** Task to complete **
Write out the records that appear below, verbatim and complete, but without pictures.

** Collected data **
—————
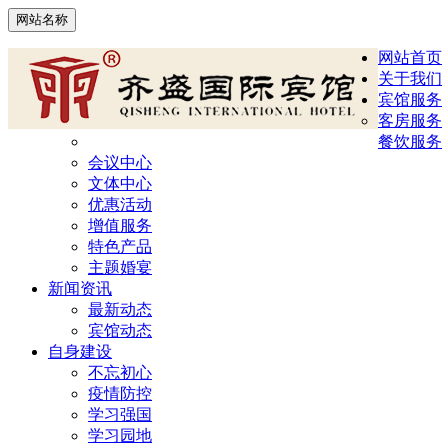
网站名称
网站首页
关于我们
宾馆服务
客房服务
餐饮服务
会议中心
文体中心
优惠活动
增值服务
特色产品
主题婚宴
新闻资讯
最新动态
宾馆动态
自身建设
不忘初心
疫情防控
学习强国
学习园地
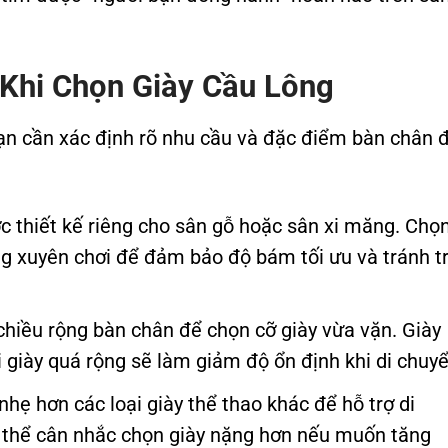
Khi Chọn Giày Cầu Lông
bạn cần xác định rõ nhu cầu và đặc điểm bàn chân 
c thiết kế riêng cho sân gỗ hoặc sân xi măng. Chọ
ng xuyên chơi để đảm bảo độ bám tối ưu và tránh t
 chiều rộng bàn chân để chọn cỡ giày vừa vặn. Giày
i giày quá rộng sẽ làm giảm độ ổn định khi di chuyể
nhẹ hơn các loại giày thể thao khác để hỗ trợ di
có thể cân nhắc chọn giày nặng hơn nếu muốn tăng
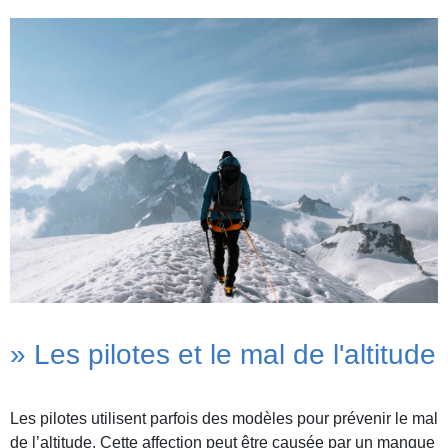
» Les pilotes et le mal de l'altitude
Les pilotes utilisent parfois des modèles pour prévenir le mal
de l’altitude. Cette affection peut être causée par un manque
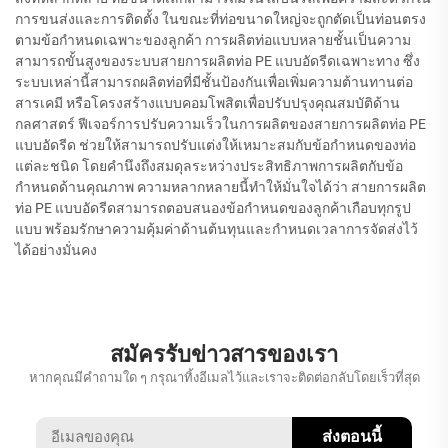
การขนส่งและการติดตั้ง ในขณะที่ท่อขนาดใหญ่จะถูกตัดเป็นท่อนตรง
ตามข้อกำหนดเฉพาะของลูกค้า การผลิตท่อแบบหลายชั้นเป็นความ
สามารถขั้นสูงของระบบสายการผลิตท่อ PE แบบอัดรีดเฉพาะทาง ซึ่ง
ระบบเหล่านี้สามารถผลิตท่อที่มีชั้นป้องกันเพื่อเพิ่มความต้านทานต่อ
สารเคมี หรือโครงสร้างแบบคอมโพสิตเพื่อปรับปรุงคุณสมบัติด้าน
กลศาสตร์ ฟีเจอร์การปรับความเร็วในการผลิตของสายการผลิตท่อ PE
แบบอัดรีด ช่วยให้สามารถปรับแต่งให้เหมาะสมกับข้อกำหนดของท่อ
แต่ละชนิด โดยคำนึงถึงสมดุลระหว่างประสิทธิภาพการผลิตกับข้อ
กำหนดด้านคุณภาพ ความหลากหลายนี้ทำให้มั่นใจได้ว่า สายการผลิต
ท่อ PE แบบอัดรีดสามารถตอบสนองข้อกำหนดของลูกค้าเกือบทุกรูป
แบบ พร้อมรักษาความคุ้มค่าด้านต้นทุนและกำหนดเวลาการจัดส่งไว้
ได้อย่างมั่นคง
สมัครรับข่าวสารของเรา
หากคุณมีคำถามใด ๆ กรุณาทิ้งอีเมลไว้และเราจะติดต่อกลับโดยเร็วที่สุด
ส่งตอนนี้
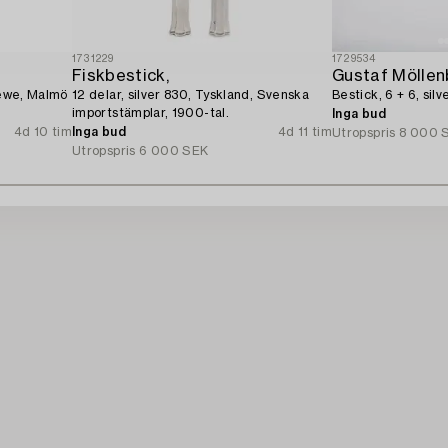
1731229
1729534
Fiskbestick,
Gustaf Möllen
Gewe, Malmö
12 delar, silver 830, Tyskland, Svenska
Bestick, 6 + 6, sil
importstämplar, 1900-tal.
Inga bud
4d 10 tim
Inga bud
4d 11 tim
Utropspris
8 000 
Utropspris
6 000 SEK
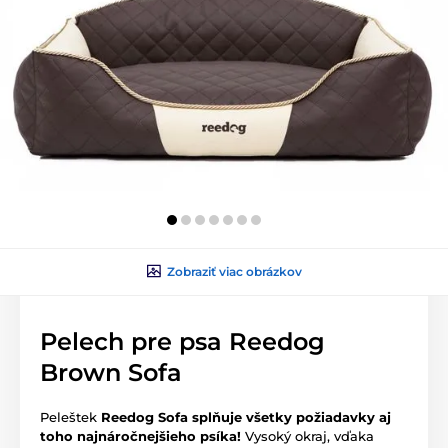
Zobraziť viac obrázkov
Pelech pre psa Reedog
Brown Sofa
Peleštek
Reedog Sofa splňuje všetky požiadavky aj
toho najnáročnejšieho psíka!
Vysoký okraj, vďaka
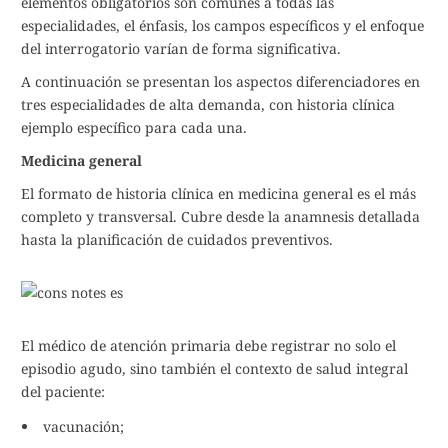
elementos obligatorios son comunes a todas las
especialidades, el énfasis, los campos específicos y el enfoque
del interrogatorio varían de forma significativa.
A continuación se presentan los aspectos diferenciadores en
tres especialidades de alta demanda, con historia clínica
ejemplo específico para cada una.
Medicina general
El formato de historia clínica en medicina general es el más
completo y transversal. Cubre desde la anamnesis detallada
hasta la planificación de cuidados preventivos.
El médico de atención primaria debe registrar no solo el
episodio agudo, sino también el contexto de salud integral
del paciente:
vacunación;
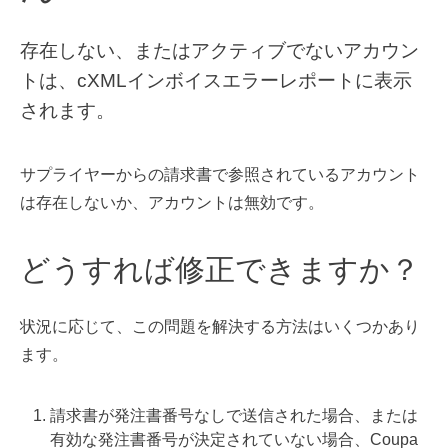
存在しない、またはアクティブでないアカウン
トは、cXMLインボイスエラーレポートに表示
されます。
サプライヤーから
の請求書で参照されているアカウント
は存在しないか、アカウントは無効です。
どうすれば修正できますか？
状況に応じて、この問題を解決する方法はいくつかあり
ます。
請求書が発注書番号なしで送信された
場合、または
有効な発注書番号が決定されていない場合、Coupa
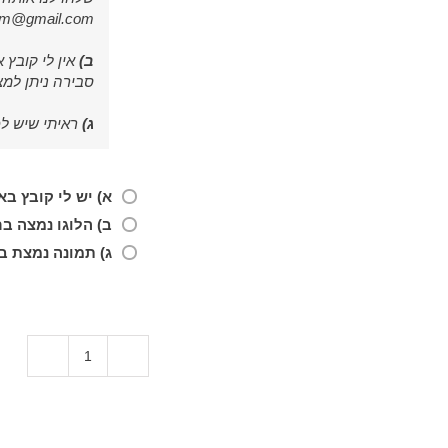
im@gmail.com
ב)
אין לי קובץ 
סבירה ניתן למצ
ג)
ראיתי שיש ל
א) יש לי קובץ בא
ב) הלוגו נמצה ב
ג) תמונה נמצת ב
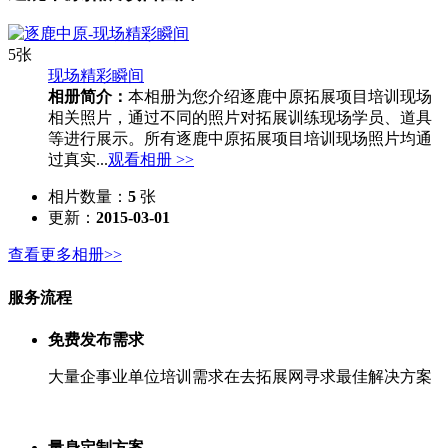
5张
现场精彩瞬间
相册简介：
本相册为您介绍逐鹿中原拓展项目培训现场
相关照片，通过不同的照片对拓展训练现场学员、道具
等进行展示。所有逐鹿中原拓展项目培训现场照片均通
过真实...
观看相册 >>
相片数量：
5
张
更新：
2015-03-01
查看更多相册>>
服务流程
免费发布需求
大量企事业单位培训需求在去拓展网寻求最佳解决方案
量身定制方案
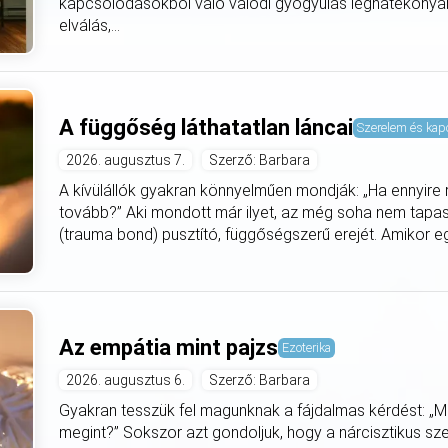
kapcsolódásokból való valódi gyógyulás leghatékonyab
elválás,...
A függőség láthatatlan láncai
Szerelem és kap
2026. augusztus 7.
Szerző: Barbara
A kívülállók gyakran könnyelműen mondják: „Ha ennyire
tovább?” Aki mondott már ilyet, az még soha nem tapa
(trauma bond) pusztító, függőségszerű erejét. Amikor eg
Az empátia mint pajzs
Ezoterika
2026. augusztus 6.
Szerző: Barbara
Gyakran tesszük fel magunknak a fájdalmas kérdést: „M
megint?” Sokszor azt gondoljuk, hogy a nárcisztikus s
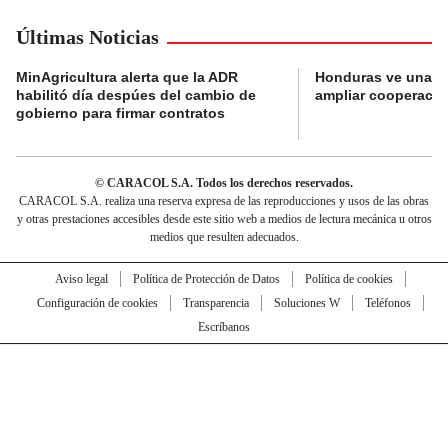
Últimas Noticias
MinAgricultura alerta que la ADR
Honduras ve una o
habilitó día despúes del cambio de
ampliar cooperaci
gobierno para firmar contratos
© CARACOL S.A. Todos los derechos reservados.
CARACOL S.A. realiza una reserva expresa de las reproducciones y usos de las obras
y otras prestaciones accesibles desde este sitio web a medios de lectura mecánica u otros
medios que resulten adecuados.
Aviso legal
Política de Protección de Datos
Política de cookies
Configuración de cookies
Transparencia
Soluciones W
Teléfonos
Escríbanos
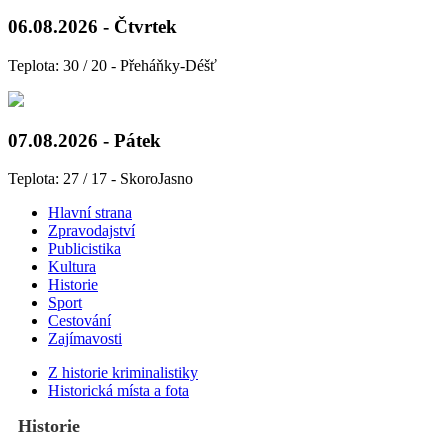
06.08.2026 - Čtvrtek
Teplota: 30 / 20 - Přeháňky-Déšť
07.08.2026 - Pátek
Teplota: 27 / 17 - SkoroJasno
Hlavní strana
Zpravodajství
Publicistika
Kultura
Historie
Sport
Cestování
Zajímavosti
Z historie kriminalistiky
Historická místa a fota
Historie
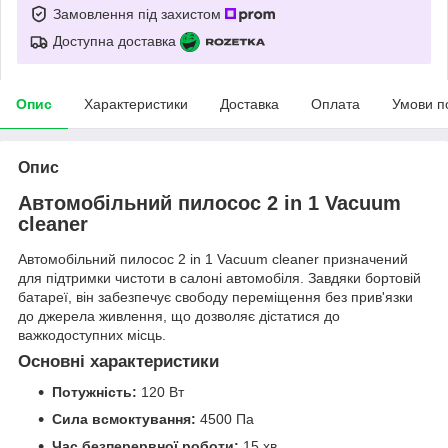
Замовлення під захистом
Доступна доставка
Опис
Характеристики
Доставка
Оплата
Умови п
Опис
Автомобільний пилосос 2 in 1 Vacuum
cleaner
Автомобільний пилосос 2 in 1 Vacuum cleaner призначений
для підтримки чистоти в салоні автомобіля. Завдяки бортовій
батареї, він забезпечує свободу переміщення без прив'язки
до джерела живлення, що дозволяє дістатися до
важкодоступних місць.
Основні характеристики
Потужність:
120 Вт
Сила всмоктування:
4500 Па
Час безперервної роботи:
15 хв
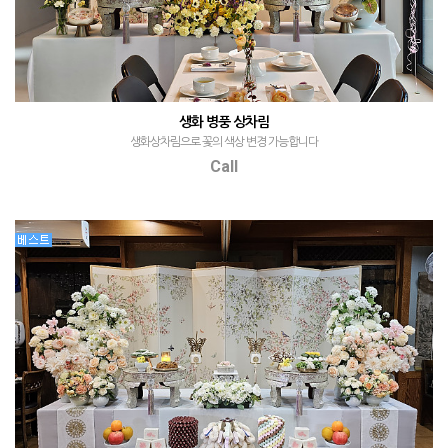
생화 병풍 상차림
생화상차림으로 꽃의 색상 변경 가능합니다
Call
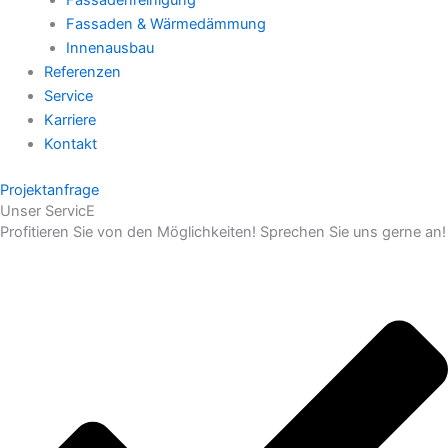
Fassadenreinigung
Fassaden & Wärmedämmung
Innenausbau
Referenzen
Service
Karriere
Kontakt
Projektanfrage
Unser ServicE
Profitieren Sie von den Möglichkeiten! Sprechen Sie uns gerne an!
—————
** Output of the exercise **
网站名称
网站首页
关于我们
宾馆服务
客房服务
餐饮服务
会议中心
文体中心
优惠活动
增值服务
特色产品
主题婚宴
新闻资讯
最新动态
宾馆动态
自身建设
不忘初心
疫情防控
学习强国
学习园地
Khi Chọn Giày Cầu Lông
bạn cần xác định rõ nhu cầu và đặc điểm bàn chân 
c thiết kế riêng cho sân gỗ hoặc sân xi măng. Chọ
ng xuyên chơi để đảm bảo độ bám tối ưu và tránh t
 chiều rộng bàn chân để chọn cỡ giày vừa vặn. Giày
i giày quá rộng sẽ làm giảm độ ổn định khi di chuyể
nhẹ hơn các loại giày thể thao khác để hỗ trợ di
có thể cân nhắc chọn giày nặng hơn nếu muốn tăng
» Les pilotes et le mal de l'altitude
Les pilotes utilisent parfois des modèles pour prévenir le mal
de l’altitude. Cette affection peut être causée par un manque
การขนส่งและการติดตั้ง ในขณะที่ท่อขนาดใหญ่จะถูกตัดเป็นท่อนตรง
ตามข้อกำหนดเฉพาะของลูกค้า การผลิตท่อแบบหลายชั้นเป็นความ
สามารถขั้นสูงของระบบสายการผลิตท่อ PE แบบอัดรีดเฉพาะทาง ซึ่ง
ระบบเหล่านี้สามารถผลิตท่อที่มีชั้นป้องกันเพื่อเพิ่มความต้านทานต่อ
สารเคมี หรือโครงสร้างแบบคอมโพสิตเพื่อปรับปรุงคุณสมบัติด้าน
กลศาสตร์ ฟีเจอร์การปรับความเร็วในการผลิตของสายการผลิตท่อ PE
แบบอัดรีด ช่วยให้สามารถปรับแต่งให้เหมาะสมกับข้อกำหนดของท่อ
แต่ละชนิด โดยคำนึงถึงสมดุลระหว่างประสิทธิภาพการผลิตกับข้อ
กำหนดด้านคุณภาพ ความหลากหลายนี้ทำให้มั่นใจได้ว่า สายการผลิต
ท่อ PE แบบอัดรีดสามารถตอบสนองข้อกำหนดของลูกค้าเกือบทุกรูป
แบบ พร้อมรักษาความคุ้มค่าด้านต้นทุนและกำหนดเวลาการจัดส่งไว้
ได้อย่างมั่นคง
สมัครรับข่าวสารของเรา
หากคุณมีคำถามใด ๆ กรุณาทิ้งอีเมลไว้และเราจะติดต่อกลับโดยเร็วที่สุด
ส่งตอนนี้
1731229
1729534
Fiskbestick,
Gustaf Möllen
Gewe, Malmö
12 delar, silver 830, Tyskland, Svenska
Bestick, 6 + 6, sil
importstämplar, 1900-tal.
Inga bud
4d 10 tim
Inga bud
4d 11 tim
Utropspris
8 000 
Utropspris
6 000 SEK
Zobraziť viac obrázkov
Pelech pre psa Reedog
Brown Sofa
Peleštek
Reedog Sofa splňuje všetky požiadavky aj
toho najnáročnejšieho psíka!
Vysoký okraj, vďaka
elementos obligatorios son comunes a todas las
especialidades, el énfasis, los campos específicos y el enfoque
del interrogatorio varían de forma significativa.
A continuación se presentan los aspectos diferenciadores en
tres especialidades de alta demanda, con historia clínica
ejemplo específico para cada una.
Medicina general
El formato de historia clínica en medicina general es el más
completo y transversal. Cubre desde la anamnesis detallada
hasta la planificación de cuidados preventivos.
El médico de atención primaria debe registrar no solo el
episodio agudo, sino también el contexto de salud integral
del paciente:
vacunación;
存在しない、またはアクティブでないアカウン
トは、cXMLインボイスエラーレポートに表示
されます。
サプライヤーから
の請求書で参照されているアカウント
は存在しないか、アカウントは無効です。
どうすれば修正できますか？
状況に応じて、この問題を解決する方法はいくつかあり
ます。
請求書が発注書番号なしで送信された
場合、または
有効な発注書番号が決定されていない場合、Coupa
im@gmail.com
ב)
אין לי קובץ 
סבירה ניתן למצ
ג)
ראיתי שיש ל
א) יש לי קובץ בא
ב) הלוגו נמצה ב
ג) תמונה נמצת ב
5张
现场精彩瞬间
相册简介：
本相册为您介绍逐鹿中原拓展项目培训现场
相关照片，通过不同的照片对拓展训练现场学员、道具
等进行展示。所有逐鹿中原拓展项目培训现场照片均通
过真实...
观看相册 >>
相片数量：
5
张
更新：
2015-03-01
查看更多相册>>
服务流程
免费发布需求
大量企事业单位培训需求在去拓展网寻求最佳解决方案
量身定制方案
kapcsolódásokból való valódi gyógyulás leghatékonyab
elválás,...
A függőség láthatatlan láncai
Szerelem és kap
2026. augusztus 7.
Szerző: Barbara
A kívülállók gyakran könnyelműen mondják: „Ha ennyire
tovább?” Aki mondott már ilyet, az még soha nem tapa
(trauma bond) pusztító, függőségszerű erejét. Amikor eg
Az empátia mint pajzs
Ezoterika
2026. augusztus 6.
Szerző: Barbara
Gyakran tesszük fel magunknak a fájdalmas kérdést: „M
megint?” Sokszor azt gondoljuk, hogy a nárcisztikus s
Últimas Noticias
MinAgricultura alerta que la ADR
Honduras ve una o
habilitó día despúes del cambio de
ampliar cooperaci
gobierno para firmar contratos
© CARACOL S.A. Todos los derechos reservados.
CARACOL S.A. realiza una reserva expresa de las reproducciones y usos de las obras
y otras prestaciones accesibles desde este sitio web a medios de lectura mecánica u otros
medios que resulten adecuados.
Aviso legal
Política de Protección de Datos
Política de cookies
Configuración de cookies
Transparencia
Soluciones W
Teléfonos
Escríbanos
06.08.2026 - Čtvrtek
Teplota: 30 / 20 - Přeháňky-Déšť
07.08.2026 - Pátek
Teplota: 27 / 17 - SkoroJasno
Hlavní strana
Zpravodajství
Publicistika
Kultura
Historie
Sport
Cestování
Zajímavosti
Z historie kriminalistiky
Historická místa a fota
Historie
Замовлення під захистом
Доступна доставка
Опис
Характеристики
Доставка
Оплата
Умови п
Опис
Автомобільний пилосос 2 in 1 Vacuum
cleaner
Автомобільний пилосос 2 in 1 Vacuum cleaner призначений
для підтримки чистоти в салоні автомобіля. Завдяки бортовій
батареї, він забезпечує свободу переміщення без прив'язки
до джерела живлення, що дозволяє дістатися до
важкодоступних місць.
Основні характеристики
Потужність:
120 Вт
Сила всмоктування:
4500 Па
Час безперервної роботи:
15 хв
생화 병풍 상차림
생화상차림으로 꽃의 색상 변경 가능합니다
Call
Fassadenreinigung
Fassaden & Wärmedämmung
Innenausbau
Referenzen
Service
Karriere
Kontakt
Projektanfrage
Unser ServicE
Profitieren Sie von den Möglichkeiten! Sprechen Sie uns gerne an!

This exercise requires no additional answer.